EFFECTS OF CHAIN MICROSTRUCTURE OF BUTADIENE-ISOPRENE COPOLYMERS ON THEIR GLASS TRANSITION AND CRYSTALLIZATION *

A series of butadiene-isoprene copolymers (BIR) with various compositions were synthesized with a neodymium-based catalyst system. The microstructure, composition and sequence of copolymers were characterized by FTIR and 13C-NMR spectroscopy. The crystallization behavior of the BIR copolymers was investigated by DSC analysis. The results demonstrate that the content of cis-1,4 configuration in both butadiene (Bd) and isoprene (Ip) units are around 98% when Bd content in feed (ƒ Bd) covering the range from 55.7 mol% to 96.0 mol%. The reactivity ratios of Bd and Ip were determined to be 1.40 and 0.48 respectively. The random copolymers of Bd and Ip show only one glass transition temperature (T g) from −107.4°C to −80.5°C, which is dependent on the composition and fits nicely with Fox equation. The sequence distribution followed the first-order Markov statistical model.

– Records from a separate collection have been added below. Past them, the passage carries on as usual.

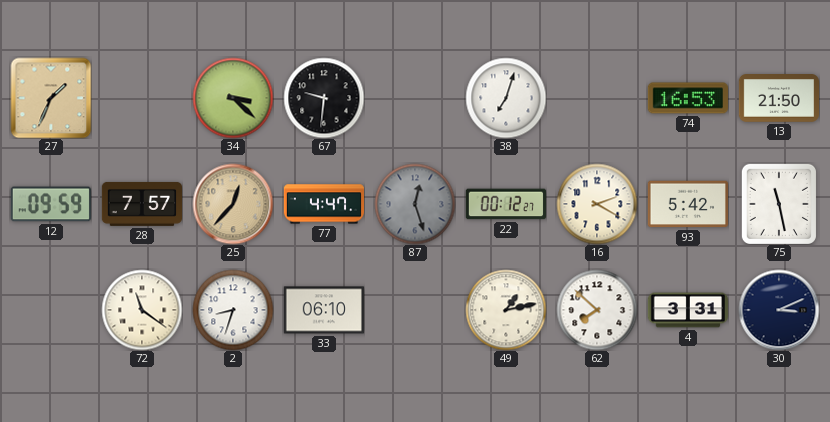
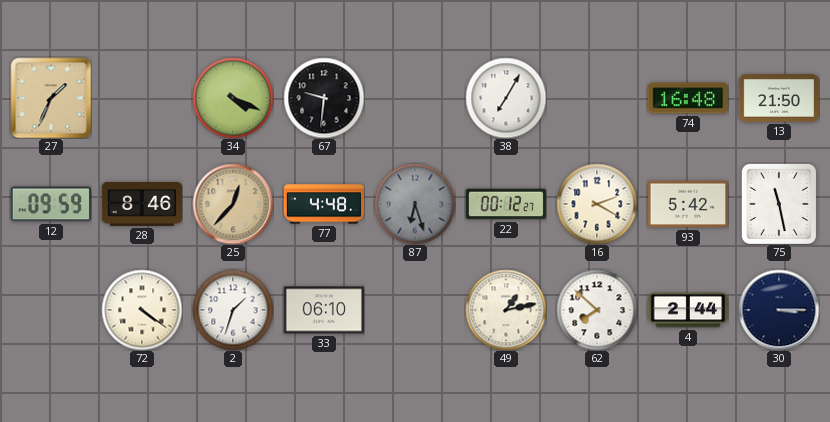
34: 3:22 -> 4:19
38: 7:03 -> 7:05
74: 16:53 -> 16:48
28: 7:57 -> 8:46
77: 4:47 -> 4:48
87: 12:27 -> 6:27
72: 11:21 -> 4:21
2: 8:33 -> 1:33
4: 3:31 -> 2:44
30: 3:11 -> 3:15
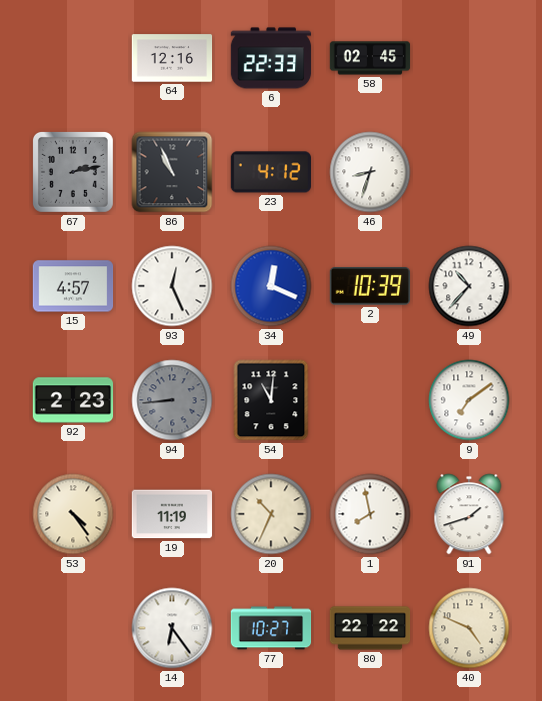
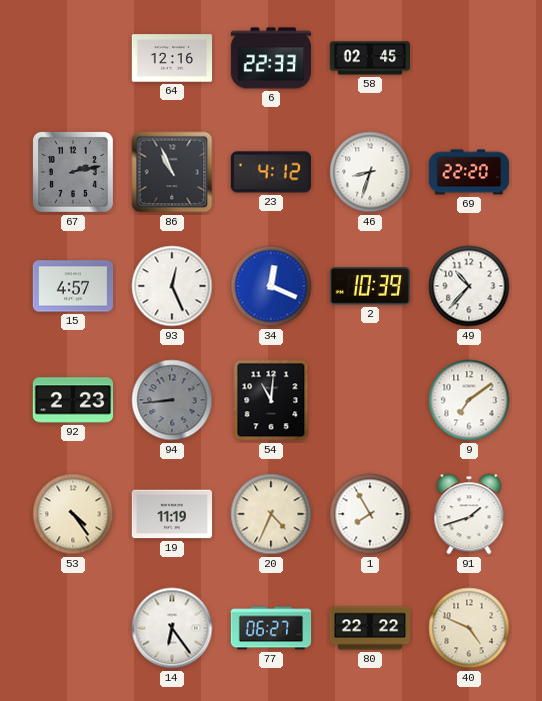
69: none -> 22:20
20: 10:34 -> 4:34
1: 7:58 -> 7:55
77: 10:27 -> 06:27
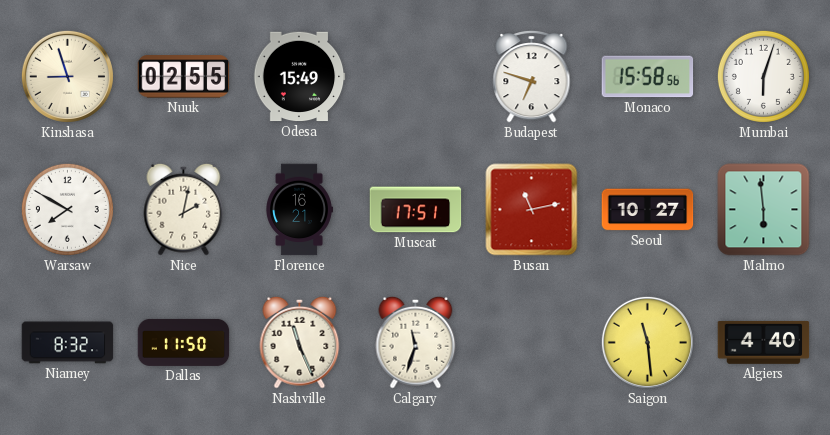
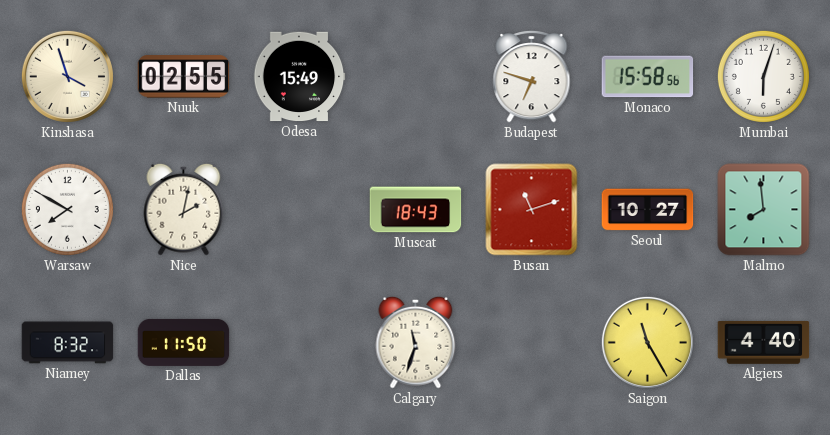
Kinshasa: 8:57 -> 3:57
Florence: 16:21 -> none
Muscat: 17:51 -> 18:43
Busan: 11:13 -> 11:12
Malmo: 5:59 -> 7:59
Nashville: 11:26 -> none
Saigon: 11:29 -> 11:25
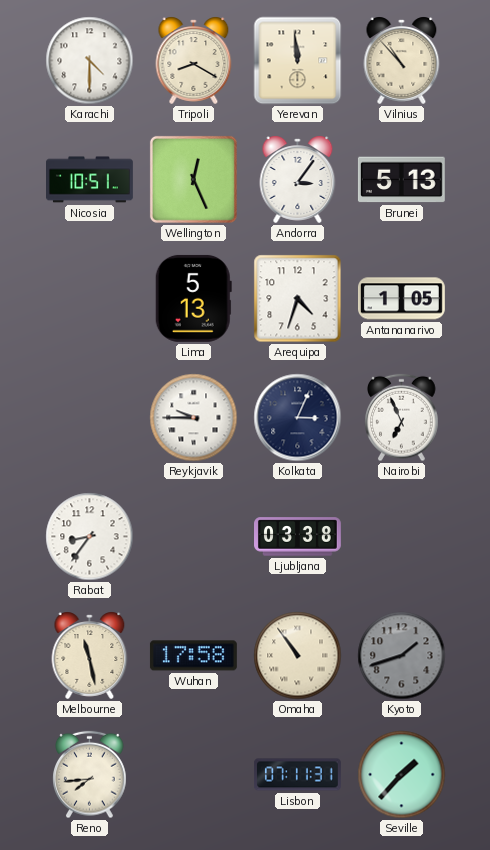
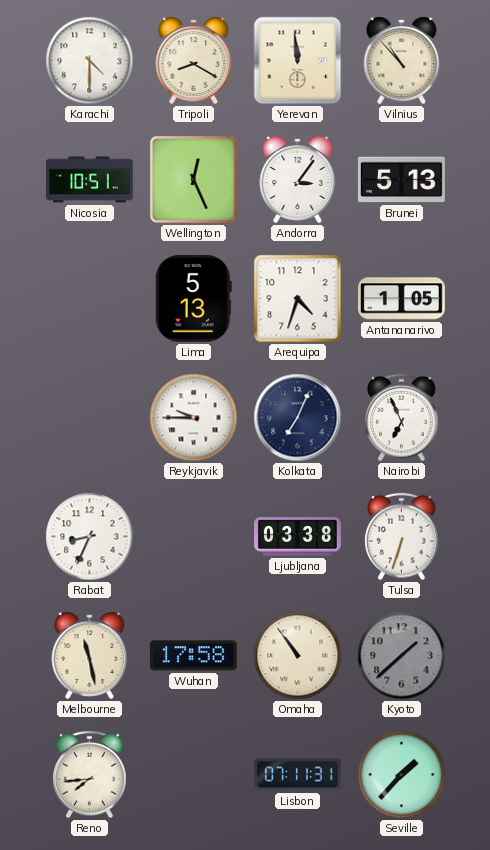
Kolkata: 3:04 -> 7:04
Rabat: 8:36 -> 8:34
Tulsa: none -> 6:33
Kyoto: 1:42 -> 1:38
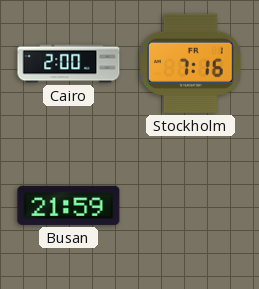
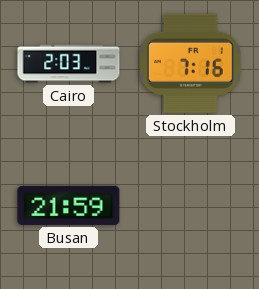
Cairo: 2:00 -> 2:03
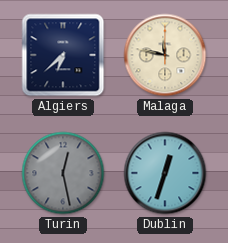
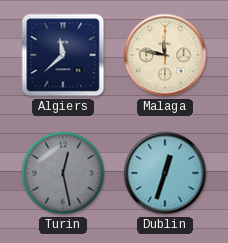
Algiers: 6:38 -> 11:38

It is found that the copolymer chains with higher Bd content contain longer polybutadiene (PBd) segments, and the sequence length of PBd segments (N Bd) exhibits great influence on the crystallization behavior of the copolymer. The copolymers with N Bd ≥ 11.8 could crystallize at low temperatures (−71°C to −43°C). The crystallization temperature and enthalpy values decreased gradually with decreasing N Bd. The copolymers with N Bd ≤ 7.9 are amorphous even at very low temperatures (0°C to −150°C) due to the short PBd segments.